FAIRMONT - Four days per week, Jason Subbert, general manager for Torgerson Properties in Fairmont, takes time out of his schedule to share a riddle with a group of high-schoolers.

They are there as part of a work program, using time during the school day to get real-life experience.

"It is something for us to do every day together," Subbert said, but the routine isn't just because he likes to tell jokes.

Subbert is watching how they interact with him and each other, always thinking in the back of his mind how students might fit into a job vacancy at Torgerson Properties.

Subbert spoke this week to students from area high schools about how to get a job, during a Career and Technology Workshop for special education students put on by Community Transitional Interagency Committee.

Laura Becker, a co-coordinator for the event and special education teacher at Blue Earth Area schools, said the committee's goal is to help students with disabilities move from school to postsecondary education or the workplace.

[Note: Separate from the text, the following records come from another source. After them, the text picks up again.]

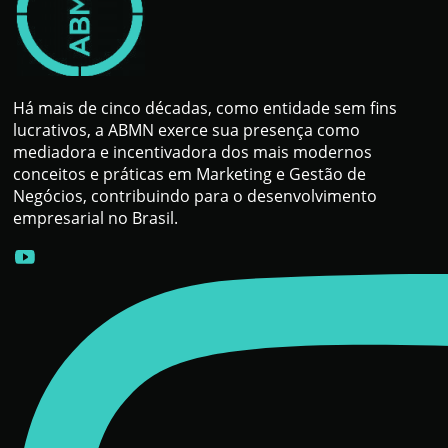
Há mais de cinco décadas, como entidade sem fins
lucrativos, a ABMN exerce sua presença como
mediadora e incentivadora dos mais modernos
conceitos e práticas em Marketing e Gestão de
Negócios, contribuindo para o desenvolvimento
empresarial no Brasil.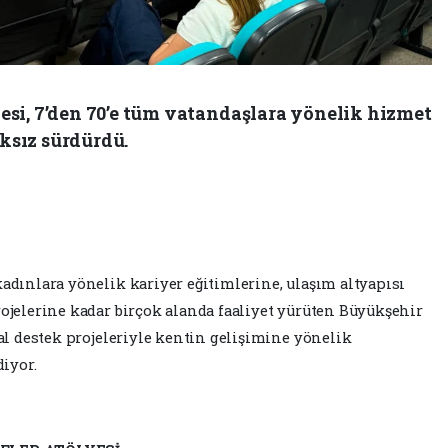
si, 7’den 70’e tüm vatandaşlara yönelik hizmet
ıksız sürdürdü.
kadınlara yönelik kariyer eğitimlerine, ulaşım altyapısı
rojelerine kadar birçok alanda faaliyet yürüten Büyükşehir
yal destek projeleriyle kentin gelişimine yönelik
iyor.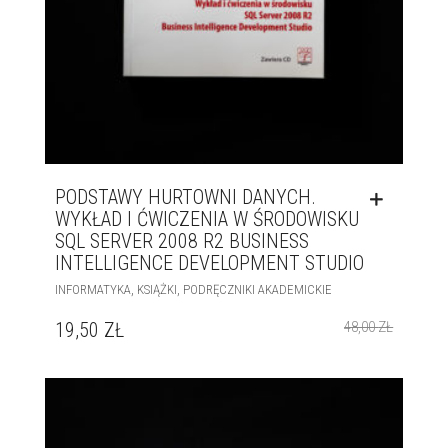
PODSTAWY HURTOWNI DANYCH.
WYKŁAD I ĆWICZENIA W ŚRODOWISKU
SQL SERVER 2008 R2 BUSINESS
INTELLIGENCE DEVELOPMENT STUDIO
,
,
INFORMATYKA
KSIĄŻKI
PODRĘCZNIKI AKADEMICKIE
19,50
ZŁ
48,00
ZŁ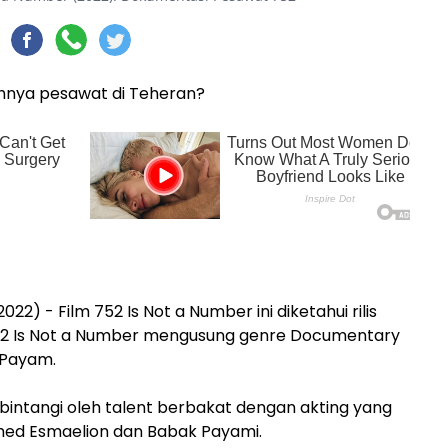
hnya pesawat di Teheran?
22) - Film 752 Is Not a Number ini diketahui rilis
752 Is Not a Number mengusung genre Documentary
 Payam.
dibintangi oleh talent berbakat dengan akting yang
Hamed Esmaelion dan Babak Payami.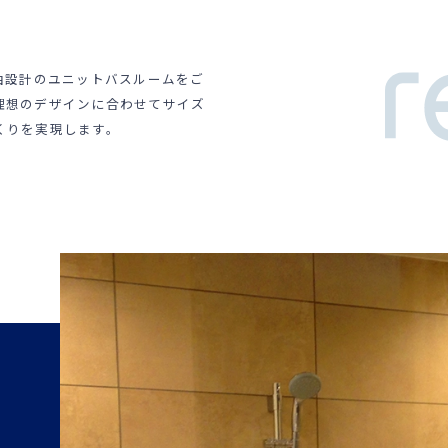
い自由設計のユニットバスルームをご
理想のデザインに合わせてサイズ
くりを実現します。
和
空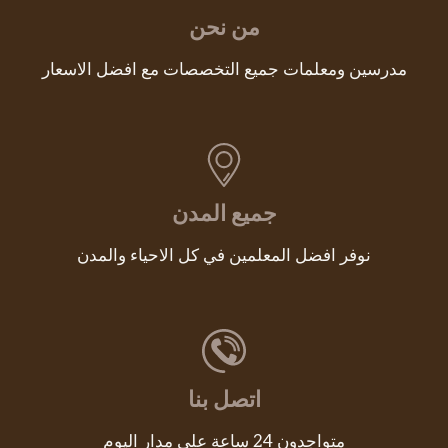
من نحن
مدرسين ومعلمات جميع التخصصات مع افضل الاسعار
جميع المدن
نوفر افضل المعلمين في كل الاحياء والمدن
اتصل بنا
متواجدون 24 ساعة علي مدار اليوم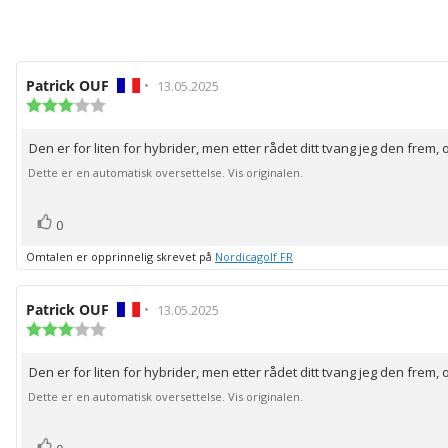
Forfatter:
Patrick OUF
•
Omtaledato:
13.05.2025
Karakter:
3.0
av
Den er for liten for hybrider, men etter rådet ditt tvang jeg den frem,
Omtaletekst:
5
mulige
Dette er en automatisk oversettelse. Vis originalen.
stemmer
Liker
0
Omtalen er opprinnelig skrevet på
Nordicagolf FR
Forfatter:
Patrick OUF
•
Omtaledato:
13.05.2025
Karakter:
3.0
av
Den er for liten for hybrider, men etter rådet ditt tvang jeg den frem,
Omtaletekst:
5
mulige
Dette er en automatisk oversettelse. Vis originalen.
stemmer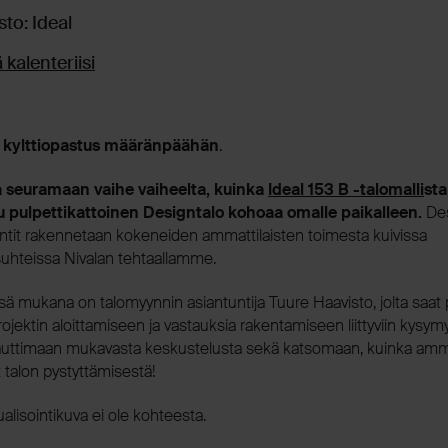
sto: Ideal
 kalenteriisi
tä kylttiopastus määränpäähän
.
a seuramaan vaihe vaiheelta, kuinka
Ideal 153 B -talomalli
sta
 pulpettikattoinen Designtalo kohoaa omalle paikalleen.
De
tit rakennetaan kokeneiden ammattilaisten toimesta kuivissa
uhteissa Nivalan tehtaallamme.
ä mukana on talomyynnin asiantuntija Tuure Haavisto, jolta saat 
projektin aloittamiseen ja vastauksia rakentamiseen liittyviin kysymy
ttimaan mukavasta keskustelusta sekä katsomaan, kuinka amma
 talon pystyttämisestä!
lisointikuva ei ole kohteesta.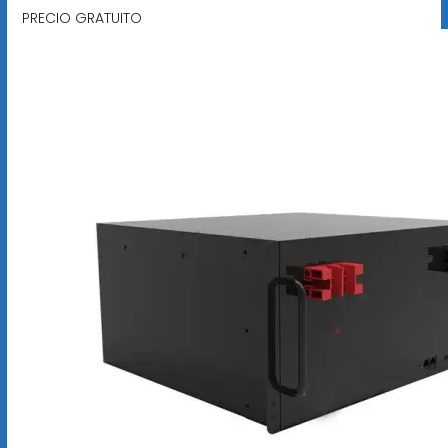
PRECIO GRATUITO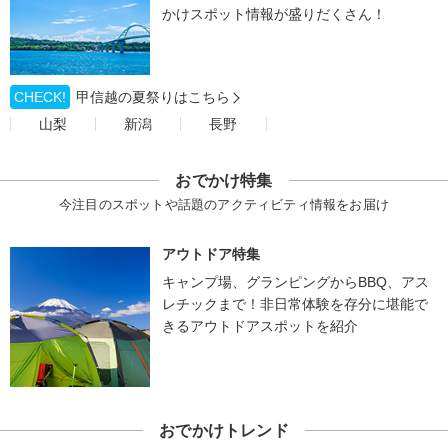
かけスポット情報が盛りだくさん！
CHECK!
甲信越の夏祭りはこちら
山梨
新潟
長野
おでかけ特集
今注目のスポットや話題のアクティビティ情報をお届け
アウトドア特集
キャンプ場、グランピングからBBQ、アス
レチックまで！非日常体験を存分に堪能で
きるアウトドアスポットを紹介
おでかけトレンド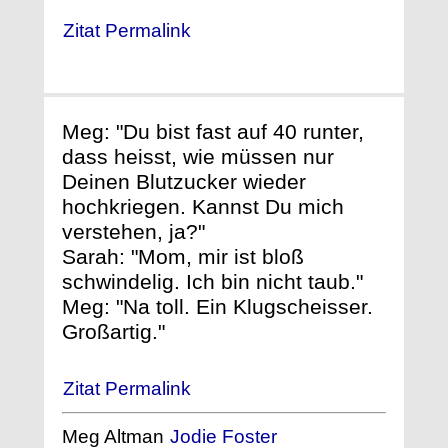
Zitat Permalink
Meg: "Du bist fast auf 40 runter,
dass heisst, wie müssen nur
Deinen Blutzucker wieder
hochkriegen. Kannst Du mich
verstehen, ja?"
Sarah: "Mom, mir ist bloß
schwindelig. Ich bin nicht taub."
Meg: "Na toll. Ein Klugscheisser.
Großartig."
Zitat Permalink
Meg Altman
Jodie Foster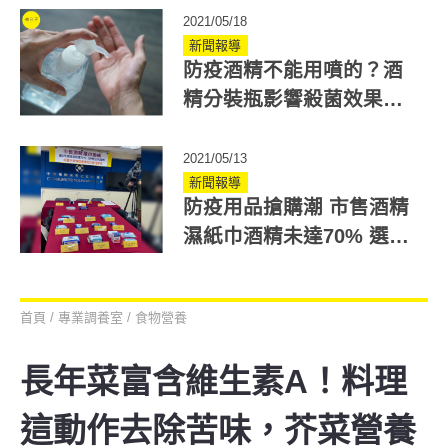
2021/05/18
新聞報導
防疫酒精不能用噴的？酒
精分裝瓶影響殺菌效果！
消毒水重點總整理
2021/05/13
新聞報導
防疫用品搶購潮 市售酒精
濕紙巾酒精未達70% 選購
8標準必知
首頁
/
專業調養室
/
食物營養
長年菜富含維生素A！料理
這動作去除苦味，芥菜營養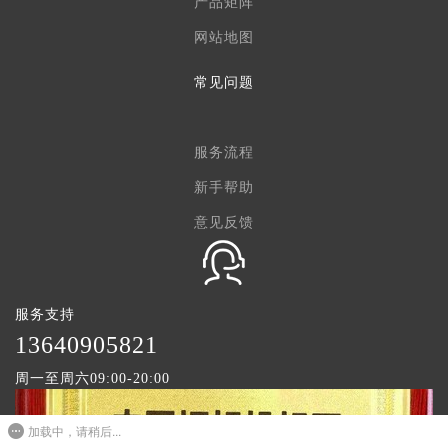
产品矩阵
网站地图
常见问题
服务流程
新手帮助
意见反馈
服务支持
1
3640905821
周一至周六09:00-20:00
加载中，请稍后...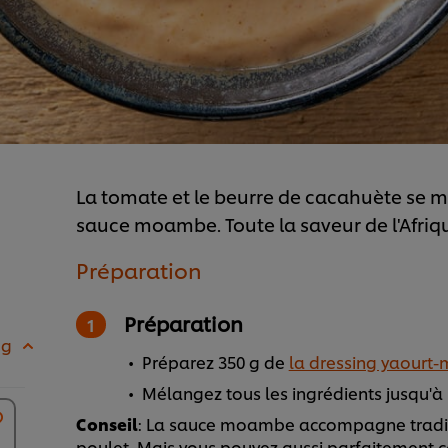
La tomate et le beurre de cacahuète se m
sauce moambe. Toute la saveur de l'Afriqu
Préparation
Préparation
 g
Préparez 350 g de
la dressing yaourt
Mélangez tous les ingrédients jusqu'
Conseil
: La sauce moambe accompagne traditi
poulet. Mais vous pouvez aussi parfaitement 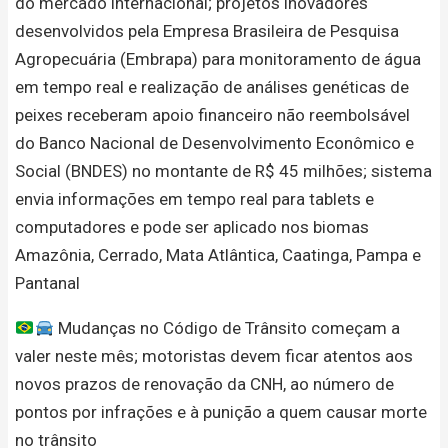
do mercado internacional; projetos inovadores
desenvolvidos pela Empresa Brasileira de Pesquisa
Agropecuária (Embrapa) para monitoramento de água
em tempo real e realização de análises genéticas de
peixes receberam apoio financeiro não reembolsável
do Banco Nacional de Desenvolvimento Econômico e
Social (BNDES) no montante de R$ 45 milhões; sistema
envia informações em tempo real para tablets e
computadores e pode ser aplicado nos biomas
Amazônia, Cerrado, Mata Atlântica, Caatinga, Pampa e
Pantanal
Mudanças no Código de Trânsito começam a
valer neste mês; motoristas devem ficar atentos aos
novos prazos de renovação da CNH, ao número de
pontos por infrações e à punição a quem causar morte
no trânsito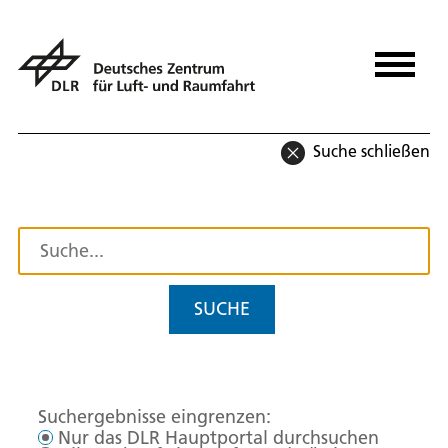
Suche schließen
SUCHE
Suchergebnisse eingrenzen:
Nur das DLR Hauptportal durchsuchen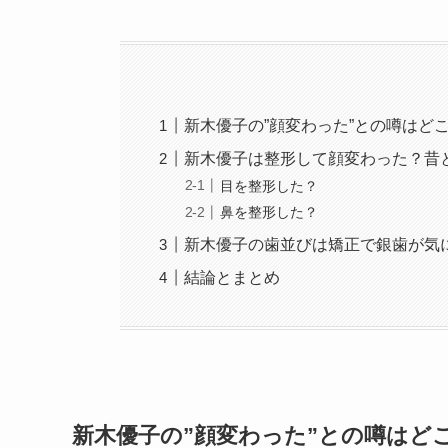
新木優子の”顔変わった”との噂はど
新木優子は整形して顔変わった？昔
目を整形した？
鼻を整形した？
新木優子の歯並びは矯正で銀歯が気
結論とまとめ
新木優子の”顔変わった”との噂はど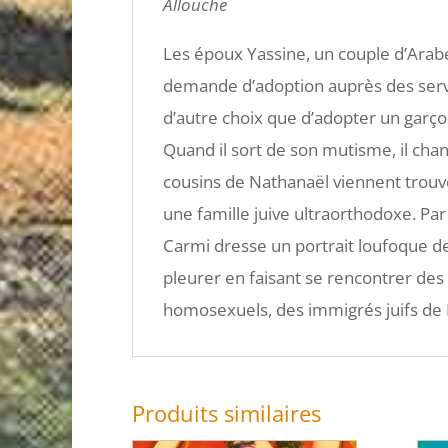
Allouche
Les époux Yassine, un couple d’Arabe
demande d’adoption auprès des servi
d’autre choix que d’adopter un garçon
Quand il sort de son mutisme, il chan
cousins de Nathanaël viennent trouve
une famille juive ultraorthodoxe. Pa
Carmi dresse un portrait loufoque de la
pleurer en faisant se rencontrer des 
homosexuels, des immigrés juifs de 
Produits similaires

The committee brings together parents, organizations devoted to helping people with special needs and school districts once per month. In addition to holding pertinent discussions, the group organizes its two main events - an annual workshop devoted to a different topic and a field trip for students to a community college.

Becker estimates the committee serves 400 to 500 students from Fairmont, Martin County West, Granada-Huntley-East Chain, Truman, Blue Earth Area and United South Central. Students' disabilities range from learning disorders, to physical and mental illnesses.

"It can sometimes be hard when these students do go out and get a job because they don't always look different, but they have special needs," Becker said.

Subbert said Torgerson Properties is known for its willingness to work with people with different abilities. In Fairmont, the hotels and restaurants owned by the company make it the fifth-largest employer in town.

"[Hospitality] is a great industry to get a first job," he told the students. "You all have great potential."

Subbert has a history of seeing people use their abilities to succeed. Not only was his mother involved with serving people with special needs when he was a child, but he himself has dyslexia, a learning disability that impairs a person's fluency or comprehension accuracy in being able to read.

"Focus on what you can do," he said, "not on what you can't. You have all kinds of abilities."

Subbert said that when Torgerson Properties hires someone with special needs, it takes time to make sure the employee can accomplish the tasks - even if they are accomplished in a different way than other employees complete them.

"Our industry has the highest turnover rate," he said. "I could put the energy into the front end and train people or constantly be hiring new people. ... We want to find a way for it to work long term."

During the workshop this week, students also heard information about technology aids, such as text-to-speech software; keyboards with large lettering; adaptive mouses; and got tips about how to go about applying for jobs from Minnesota Workforce Center.